I’ve not had much time for blogging about customs law, as CBP enforcement seems to have increased lately. But, I did see this story come up about a seizure of money in…. suprise: Texas! Not Dulles this time.
The money seizure occurred at the Del Rio International Bridge. Just three days ago, Customs officers stopped and searched a Mexican woman driving her vehicles out of the United States. During the course of the inspection, CBP found that she had “several bundles of cash in her possession” that totaled $37,901.
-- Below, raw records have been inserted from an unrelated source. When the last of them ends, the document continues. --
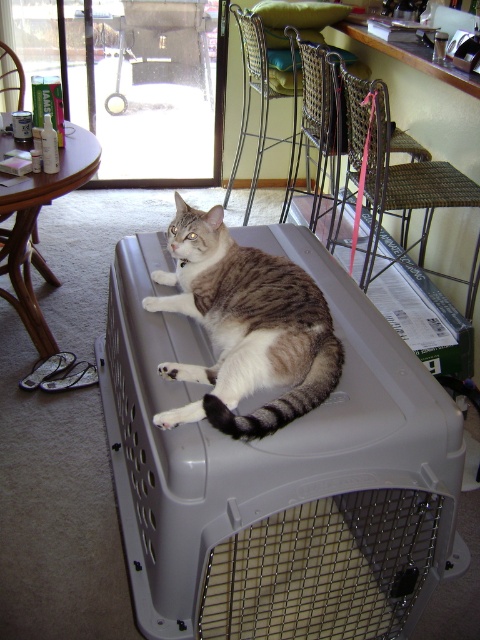 Which is behind, point (332, 611) or point (250, 208)?

The point (250, 208) is more distant.

Who is shorter, gray plastic crate at center or woven metal chair at upper center?

Standing shorter between the two is gray plastic crate at center.

Where is `gray plastic crate at center`? gray plastic crate at center is located at coordinates (277, 474).

Who is higher up, gray plastic crate at center or metallic wire chair at upper center?

metallic wire chair at upper center is higher up.

Based on the photo, measure the distance from gray plastic crate at center to metallic wire chair at upper center.

gray plastic crate at center and metallic wire chair at upper center are 1.44 meters apart from each other.

Does point (194, 340) come behind point (330, 88)?

That is False.

Where is `gray plastic crate at center`? The image size is (480, 640). gray plastic crate at center is located at coordinates point(277,474).

Can you confirm if tabby fur cat at center is bigger than metallic wire chair at upper center?

Incorrect, tabby fur cat at center is not larger than metallic wire chair at upper center.

This screenshot has height=640, width=480. Describe the element at coordinates (245, 326) in the screenshot. I see `tabby fur cat at center` at that location.

Which is in front, point (285, 410) or point (319, 164)?

Point (285, 410) is more forward.

This screenshot has height=640, width=480. In order to click on tabby fur cat at center in this screenshot , I will do `click(245, 326)`.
Although the story does not explain how, or if, the money was hidden, it does say that she will be prosecuted for bulk cash smuggling. It’s odd that, most of the time these seizure stories form CBP in Texas explain how they money was hidden but only calls those violations a failure to report; in this case, it is not explained how the money was hidden, but is called bulk cash smuggling. It’s becoming my pet peeve.
On to the story:
U.S. Customs and Border Protection officers at the Del Rio International Bridge recently seized more than $30,000 in U.S. currency from a woman leaving the United States bound for Mexico.
On Dec. 19, CBP officers, conducting outbound inspections at the Del Rio Port of Entry, encountered a 2010 SUV departing the United States for Mexico. During inspection, officers discovered the woman driving the SUV had several bundles of cash in her possession. Officers seized $37,901 in undeclared U.S. currency.The driver, a 30-year-old U.S. citizen residing in Mexico, was turned over to Homeland Security Investigations for federal prosecution for bulk cash smuggling – 31 USC § 5332.
“Seizing undeclared currency at ports of entry serves to deprive criminal organizations of their profits,” said Port Director Alberto D. Perez, Del Rio Port of Entry. “Large amounts of currency may be imported and exported with the proper documentation.
“Failure to report international transit of $10,000 or more could mean forfeiture of funds and criminal sanctions.”